◆ Task requirements
Copy out each line of the listing below in which the string "from" occurs.

◆ Records for the exercise
^^^^^^^^

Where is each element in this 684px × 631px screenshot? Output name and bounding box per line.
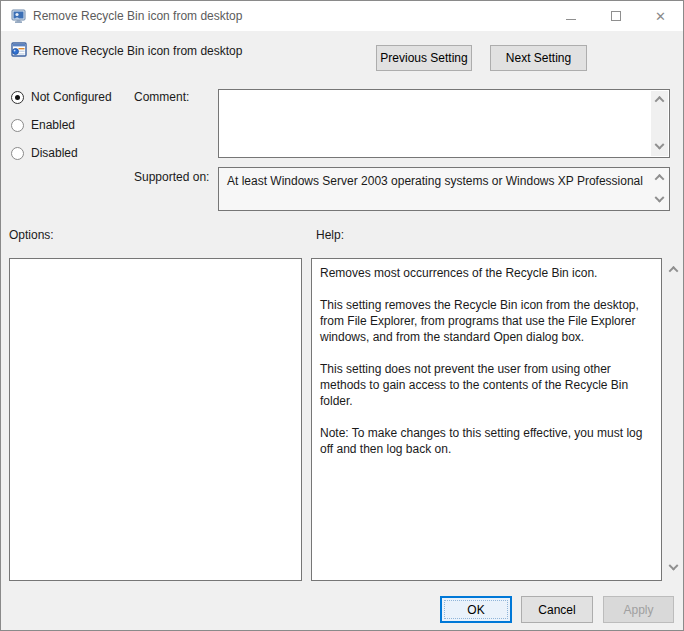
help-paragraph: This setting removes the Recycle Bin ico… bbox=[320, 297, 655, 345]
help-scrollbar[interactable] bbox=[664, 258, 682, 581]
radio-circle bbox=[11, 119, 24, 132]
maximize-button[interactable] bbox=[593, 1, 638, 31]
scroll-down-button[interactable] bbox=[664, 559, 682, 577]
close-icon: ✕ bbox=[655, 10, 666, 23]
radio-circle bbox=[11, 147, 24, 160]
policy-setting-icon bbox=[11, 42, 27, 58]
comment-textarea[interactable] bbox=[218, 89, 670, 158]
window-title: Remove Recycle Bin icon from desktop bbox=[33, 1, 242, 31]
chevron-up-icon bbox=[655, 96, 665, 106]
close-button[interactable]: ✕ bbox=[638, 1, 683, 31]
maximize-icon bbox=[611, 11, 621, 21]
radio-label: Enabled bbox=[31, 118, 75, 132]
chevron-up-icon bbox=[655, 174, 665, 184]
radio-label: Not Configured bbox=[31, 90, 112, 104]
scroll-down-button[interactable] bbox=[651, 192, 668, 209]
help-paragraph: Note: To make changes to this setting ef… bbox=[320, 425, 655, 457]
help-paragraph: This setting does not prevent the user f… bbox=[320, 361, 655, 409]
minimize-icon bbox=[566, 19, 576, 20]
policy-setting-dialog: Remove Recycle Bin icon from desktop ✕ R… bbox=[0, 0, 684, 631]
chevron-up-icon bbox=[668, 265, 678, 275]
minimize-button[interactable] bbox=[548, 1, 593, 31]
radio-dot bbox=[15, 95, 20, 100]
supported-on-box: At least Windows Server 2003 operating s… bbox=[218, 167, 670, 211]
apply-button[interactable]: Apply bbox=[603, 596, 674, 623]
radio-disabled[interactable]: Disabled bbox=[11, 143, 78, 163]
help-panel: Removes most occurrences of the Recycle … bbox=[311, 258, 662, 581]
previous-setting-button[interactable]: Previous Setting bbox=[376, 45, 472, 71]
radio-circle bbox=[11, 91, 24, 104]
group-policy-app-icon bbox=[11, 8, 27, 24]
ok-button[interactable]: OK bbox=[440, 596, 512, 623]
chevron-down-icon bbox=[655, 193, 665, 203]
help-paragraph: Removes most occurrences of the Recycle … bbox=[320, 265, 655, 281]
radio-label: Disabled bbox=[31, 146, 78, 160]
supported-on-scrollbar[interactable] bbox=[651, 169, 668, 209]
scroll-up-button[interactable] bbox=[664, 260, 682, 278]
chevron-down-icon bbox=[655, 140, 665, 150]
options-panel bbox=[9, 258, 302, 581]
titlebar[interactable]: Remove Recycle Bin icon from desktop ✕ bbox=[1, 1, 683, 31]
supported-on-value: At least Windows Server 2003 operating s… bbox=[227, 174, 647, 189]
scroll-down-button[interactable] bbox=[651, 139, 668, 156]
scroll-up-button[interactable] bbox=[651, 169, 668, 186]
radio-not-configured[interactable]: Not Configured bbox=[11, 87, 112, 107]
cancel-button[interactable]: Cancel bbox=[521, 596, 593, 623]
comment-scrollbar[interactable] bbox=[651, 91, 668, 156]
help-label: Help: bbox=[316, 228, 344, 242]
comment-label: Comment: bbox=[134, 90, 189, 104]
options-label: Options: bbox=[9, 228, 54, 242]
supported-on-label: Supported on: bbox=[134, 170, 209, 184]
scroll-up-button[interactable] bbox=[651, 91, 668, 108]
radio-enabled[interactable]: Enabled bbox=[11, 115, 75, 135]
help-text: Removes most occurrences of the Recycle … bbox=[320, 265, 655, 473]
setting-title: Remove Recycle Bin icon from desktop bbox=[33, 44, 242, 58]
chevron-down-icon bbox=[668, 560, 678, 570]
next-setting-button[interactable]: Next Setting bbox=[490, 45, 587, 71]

^^^^^^^^

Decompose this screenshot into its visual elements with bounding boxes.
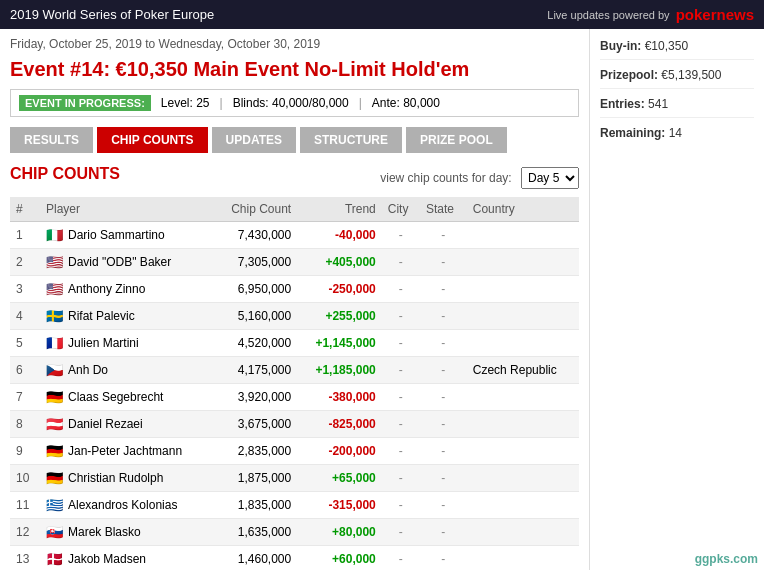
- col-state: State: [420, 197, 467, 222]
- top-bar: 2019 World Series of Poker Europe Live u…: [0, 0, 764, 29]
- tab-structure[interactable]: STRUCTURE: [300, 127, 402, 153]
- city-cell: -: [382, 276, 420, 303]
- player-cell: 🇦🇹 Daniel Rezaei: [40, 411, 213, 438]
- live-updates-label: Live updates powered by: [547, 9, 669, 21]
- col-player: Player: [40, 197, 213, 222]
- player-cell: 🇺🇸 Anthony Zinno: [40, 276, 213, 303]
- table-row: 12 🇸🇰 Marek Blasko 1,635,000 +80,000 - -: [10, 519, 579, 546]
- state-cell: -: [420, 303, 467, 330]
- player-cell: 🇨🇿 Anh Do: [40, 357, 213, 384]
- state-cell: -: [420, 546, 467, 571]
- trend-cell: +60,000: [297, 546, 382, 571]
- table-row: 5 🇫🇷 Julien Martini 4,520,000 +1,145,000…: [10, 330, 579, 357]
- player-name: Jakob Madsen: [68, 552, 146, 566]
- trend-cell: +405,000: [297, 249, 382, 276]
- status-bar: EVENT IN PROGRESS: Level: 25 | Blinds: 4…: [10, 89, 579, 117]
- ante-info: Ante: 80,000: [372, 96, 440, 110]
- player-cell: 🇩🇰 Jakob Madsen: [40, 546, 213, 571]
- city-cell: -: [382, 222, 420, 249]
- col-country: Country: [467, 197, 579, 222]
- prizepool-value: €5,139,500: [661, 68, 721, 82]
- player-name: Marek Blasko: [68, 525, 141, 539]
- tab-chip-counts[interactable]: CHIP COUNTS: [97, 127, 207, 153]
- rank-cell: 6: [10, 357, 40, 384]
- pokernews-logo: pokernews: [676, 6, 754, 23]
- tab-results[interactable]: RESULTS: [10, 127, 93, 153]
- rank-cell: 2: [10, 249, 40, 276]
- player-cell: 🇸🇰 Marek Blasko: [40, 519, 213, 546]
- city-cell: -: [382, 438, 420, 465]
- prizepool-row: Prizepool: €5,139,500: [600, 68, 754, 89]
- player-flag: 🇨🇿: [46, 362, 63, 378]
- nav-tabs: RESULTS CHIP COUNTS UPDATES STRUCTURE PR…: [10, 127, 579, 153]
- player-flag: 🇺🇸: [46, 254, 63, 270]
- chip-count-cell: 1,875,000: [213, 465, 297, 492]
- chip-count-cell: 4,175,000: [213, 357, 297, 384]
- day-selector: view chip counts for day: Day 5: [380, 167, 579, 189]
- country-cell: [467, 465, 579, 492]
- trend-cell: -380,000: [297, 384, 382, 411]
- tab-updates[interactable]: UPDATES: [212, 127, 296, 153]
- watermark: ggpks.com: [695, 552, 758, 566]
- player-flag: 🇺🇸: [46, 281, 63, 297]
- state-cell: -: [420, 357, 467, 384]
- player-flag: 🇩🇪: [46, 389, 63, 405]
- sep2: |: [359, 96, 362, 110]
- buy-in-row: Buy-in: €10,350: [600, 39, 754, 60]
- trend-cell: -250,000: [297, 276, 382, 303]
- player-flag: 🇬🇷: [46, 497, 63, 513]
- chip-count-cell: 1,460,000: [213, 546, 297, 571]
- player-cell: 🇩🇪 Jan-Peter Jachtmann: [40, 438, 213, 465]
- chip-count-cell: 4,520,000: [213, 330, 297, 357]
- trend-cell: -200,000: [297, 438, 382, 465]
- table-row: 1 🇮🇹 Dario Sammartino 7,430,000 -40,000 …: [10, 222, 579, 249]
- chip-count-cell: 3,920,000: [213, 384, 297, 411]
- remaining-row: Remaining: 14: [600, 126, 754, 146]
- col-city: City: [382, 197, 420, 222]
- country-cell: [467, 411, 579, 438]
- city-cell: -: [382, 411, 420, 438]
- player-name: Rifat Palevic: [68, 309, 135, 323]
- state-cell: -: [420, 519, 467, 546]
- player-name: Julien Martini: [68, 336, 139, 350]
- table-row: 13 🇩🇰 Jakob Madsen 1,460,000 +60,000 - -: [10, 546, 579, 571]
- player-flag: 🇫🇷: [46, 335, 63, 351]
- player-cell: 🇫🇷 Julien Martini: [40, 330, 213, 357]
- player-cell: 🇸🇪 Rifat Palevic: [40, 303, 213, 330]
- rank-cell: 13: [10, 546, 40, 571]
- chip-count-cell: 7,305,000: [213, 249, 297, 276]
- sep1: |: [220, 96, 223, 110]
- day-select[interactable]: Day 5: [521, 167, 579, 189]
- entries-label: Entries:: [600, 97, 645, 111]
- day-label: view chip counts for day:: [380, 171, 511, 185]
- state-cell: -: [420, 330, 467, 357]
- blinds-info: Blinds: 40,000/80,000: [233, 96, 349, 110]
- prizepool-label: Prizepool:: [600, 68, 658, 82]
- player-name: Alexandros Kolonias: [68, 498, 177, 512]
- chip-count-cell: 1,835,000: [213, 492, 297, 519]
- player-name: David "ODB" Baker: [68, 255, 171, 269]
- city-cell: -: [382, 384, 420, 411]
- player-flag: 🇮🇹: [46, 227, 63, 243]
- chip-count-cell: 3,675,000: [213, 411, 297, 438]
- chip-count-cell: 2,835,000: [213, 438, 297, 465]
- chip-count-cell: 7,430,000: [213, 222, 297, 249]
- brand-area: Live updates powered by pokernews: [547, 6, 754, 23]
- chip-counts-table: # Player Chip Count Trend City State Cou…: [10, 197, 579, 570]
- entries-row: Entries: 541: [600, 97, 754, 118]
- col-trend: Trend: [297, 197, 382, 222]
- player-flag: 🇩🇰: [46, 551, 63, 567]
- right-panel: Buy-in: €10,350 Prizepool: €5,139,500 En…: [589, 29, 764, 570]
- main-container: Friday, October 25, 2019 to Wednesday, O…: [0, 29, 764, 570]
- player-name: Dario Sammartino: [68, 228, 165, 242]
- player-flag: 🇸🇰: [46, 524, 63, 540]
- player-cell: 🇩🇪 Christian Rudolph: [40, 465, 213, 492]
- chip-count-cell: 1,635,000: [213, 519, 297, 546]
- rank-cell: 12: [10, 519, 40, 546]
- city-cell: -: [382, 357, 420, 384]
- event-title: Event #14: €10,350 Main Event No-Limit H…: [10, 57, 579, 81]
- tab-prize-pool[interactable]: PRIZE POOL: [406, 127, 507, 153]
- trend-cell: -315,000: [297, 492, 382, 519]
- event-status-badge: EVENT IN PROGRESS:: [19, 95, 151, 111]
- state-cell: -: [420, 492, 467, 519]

^^^^^^^^

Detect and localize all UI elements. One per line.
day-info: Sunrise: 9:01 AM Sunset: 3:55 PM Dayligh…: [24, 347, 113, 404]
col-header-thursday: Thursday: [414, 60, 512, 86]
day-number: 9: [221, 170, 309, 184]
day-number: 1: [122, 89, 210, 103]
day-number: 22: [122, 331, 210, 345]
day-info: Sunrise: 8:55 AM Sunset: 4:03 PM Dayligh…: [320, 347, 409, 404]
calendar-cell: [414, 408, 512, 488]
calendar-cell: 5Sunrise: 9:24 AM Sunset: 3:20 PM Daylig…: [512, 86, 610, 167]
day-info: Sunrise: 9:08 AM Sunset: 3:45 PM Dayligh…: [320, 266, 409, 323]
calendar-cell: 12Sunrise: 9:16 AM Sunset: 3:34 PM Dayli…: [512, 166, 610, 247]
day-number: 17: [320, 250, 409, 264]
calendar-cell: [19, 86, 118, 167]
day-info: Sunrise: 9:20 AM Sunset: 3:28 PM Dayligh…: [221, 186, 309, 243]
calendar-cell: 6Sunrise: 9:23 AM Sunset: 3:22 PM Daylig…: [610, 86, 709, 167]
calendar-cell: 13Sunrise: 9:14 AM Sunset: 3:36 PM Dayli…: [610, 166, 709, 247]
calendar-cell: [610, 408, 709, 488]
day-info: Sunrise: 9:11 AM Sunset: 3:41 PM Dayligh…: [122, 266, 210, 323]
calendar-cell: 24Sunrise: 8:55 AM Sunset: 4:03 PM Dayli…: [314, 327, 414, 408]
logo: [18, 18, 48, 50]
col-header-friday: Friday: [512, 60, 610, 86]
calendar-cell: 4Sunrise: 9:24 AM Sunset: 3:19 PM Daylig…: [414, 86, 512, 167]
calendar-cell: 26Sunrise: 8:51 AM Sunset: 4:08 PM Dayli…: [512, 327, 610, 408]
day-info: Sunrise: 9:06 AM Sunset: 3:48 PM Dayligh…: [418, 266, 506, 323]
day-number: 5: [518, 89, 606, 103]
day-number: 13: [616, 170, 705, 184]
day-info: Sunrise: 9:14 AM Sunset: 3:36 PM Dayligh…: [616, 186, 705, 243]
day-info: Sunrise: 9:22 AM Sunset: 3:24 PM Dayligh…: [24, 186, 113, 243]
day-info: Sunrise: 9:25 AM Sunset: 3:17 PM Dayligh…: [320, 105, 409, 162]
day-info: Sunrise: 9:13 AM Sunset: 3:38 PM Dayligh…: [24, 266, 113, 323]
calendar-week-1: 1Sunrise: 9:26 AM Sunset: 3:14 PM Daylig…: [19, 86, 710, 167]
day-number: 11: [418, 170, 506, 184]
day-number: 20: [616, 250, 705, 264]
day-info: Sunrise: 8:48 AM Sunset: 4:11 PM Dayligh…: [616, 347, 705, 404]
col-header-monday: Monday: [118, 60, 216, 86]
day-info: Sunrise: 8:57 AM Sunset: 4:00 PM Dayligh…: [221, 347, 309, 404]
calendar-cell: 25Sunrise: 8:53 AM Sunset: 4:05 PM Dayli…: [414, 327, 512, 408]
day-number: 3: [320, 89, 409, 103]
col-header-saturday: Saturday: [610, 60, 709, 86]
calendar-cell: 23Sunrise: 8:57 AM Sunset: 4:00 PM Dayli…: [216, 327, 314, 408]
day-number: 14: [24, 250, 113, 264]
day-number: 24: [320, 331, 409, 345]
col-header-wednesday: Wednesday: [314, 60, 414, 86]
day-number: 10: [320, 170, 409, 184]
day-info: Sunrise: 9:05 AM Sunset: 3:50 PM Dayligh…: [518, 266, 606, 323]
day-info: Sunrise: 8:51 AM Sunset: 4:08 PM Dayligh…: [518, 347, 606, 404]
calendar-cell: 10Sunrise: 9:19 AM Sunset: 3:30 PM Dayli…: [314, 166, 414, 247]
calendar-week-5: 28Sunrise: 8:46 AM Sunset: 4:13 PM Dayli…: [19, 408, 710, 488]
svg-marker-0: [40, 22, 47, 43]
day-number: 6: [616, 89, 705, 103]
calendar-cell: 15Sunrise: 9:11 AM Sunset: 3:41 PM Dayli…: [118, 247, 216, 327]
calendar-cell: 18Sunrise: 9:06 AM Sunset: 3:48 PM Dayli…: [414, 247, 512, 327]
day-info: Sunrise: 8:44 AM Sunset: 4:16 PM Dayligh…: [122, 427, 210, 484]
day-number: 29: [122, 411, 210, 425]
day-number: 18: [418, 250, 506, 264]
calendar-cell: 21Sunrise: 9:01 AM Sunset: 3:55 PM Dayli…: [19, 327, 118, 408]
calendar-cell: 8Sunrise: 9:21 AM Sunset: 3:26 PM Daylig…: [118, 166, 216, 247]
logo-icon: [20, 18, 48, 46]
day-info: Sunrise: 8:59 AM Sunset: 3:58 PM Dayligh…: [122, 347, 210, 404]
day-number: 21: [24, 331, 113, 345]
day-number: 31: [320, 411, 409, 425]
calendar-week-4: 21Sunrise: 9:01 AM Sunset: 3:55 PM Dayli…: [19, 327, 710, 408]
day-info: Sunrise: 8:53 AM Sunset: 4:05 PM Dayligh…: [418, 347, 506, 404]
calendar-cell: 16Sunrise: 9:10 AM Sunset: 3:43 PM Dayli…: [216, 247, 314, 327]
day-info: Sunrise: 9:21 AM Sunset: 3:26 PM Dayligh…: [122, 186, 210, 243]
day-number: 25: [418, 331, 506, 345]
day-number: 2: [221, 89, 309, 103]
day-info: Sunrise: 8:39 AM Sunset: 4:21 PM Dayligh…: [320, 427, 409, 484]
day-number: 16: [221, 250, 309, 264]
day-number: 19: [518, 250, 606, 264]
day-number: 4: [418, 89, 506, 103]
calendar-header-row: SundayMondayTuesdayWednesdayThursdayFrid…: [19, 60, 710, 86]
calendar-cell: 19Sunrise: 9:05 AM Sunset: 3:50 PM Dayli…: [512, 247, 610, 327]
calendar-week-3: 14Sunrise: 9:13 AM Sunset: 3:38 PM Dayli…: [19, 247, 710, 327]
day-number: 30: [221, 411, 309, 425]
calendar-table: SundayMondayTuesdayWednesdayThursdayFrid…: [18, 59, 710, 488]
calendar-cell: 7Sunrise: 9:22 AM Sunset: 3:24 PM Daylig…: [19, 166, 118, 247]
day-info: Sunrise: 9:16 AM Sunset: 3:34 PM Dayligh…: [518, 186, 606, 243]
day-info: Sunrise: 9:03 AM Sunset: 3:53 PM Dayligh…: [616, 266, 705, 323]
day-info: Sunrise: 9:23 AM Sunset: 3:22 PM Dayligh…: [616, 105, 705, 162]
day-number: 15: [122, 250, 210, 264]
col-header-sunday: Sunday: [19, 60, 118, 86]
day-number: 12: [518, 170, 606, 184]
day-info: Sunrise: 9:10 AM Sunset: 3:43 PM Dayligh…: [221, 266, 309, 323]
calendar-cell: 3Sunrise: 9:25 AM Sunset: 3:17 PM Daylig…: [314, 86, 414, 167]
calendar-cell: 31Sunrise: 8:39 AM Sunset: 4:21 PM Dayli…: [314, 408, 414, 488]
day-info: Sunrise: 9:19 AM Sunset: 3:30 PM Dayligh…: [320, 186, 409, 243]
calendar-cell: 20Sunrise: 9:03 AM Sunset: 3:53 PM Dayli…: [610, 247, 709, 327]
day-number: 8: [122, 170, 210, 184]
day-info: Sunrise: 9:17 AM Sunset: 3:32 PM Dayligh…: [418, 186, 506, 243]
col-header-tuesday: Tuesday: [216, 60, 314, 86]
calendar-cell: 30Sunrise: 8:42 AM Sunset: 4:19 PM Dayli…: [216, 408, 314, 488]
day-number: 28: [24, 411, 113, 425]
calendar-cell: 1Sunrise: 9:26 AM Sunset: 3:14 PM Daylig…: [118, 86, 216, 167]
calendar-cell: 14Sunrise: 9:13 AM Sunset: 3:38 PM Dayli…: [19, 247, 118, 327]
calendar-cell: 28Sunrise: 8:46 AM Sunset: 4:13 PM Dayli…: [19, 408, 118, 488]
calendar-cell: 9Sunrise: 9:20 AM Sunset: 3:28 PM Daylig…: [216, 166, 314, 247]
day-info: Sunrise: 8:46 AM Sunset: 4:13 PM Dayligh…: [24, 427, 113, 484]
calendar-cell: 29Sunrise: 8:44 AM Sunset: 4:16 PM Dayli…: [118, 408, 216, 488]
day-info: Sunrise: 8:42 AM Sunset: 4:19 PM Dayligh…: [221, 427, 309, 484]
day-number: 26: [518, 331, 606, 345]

^^^^^^^^

◆ Written reply
window-title: Remove Recycle Bin icon from desktop bbox=[33, 1, 242, 31]
policy-setting-dialog: Remove Recycle Bin icon from desktop ✕ R… bbox=[0, 0, 684, 631]
titlebar[interactable]: Remove Recycle Bin icon from desktop ✕ bbox=[1, 1, 683, 31]
setting-title: Remove Recycle Bin icon from desktop bbox=[33, 44, 242, 58]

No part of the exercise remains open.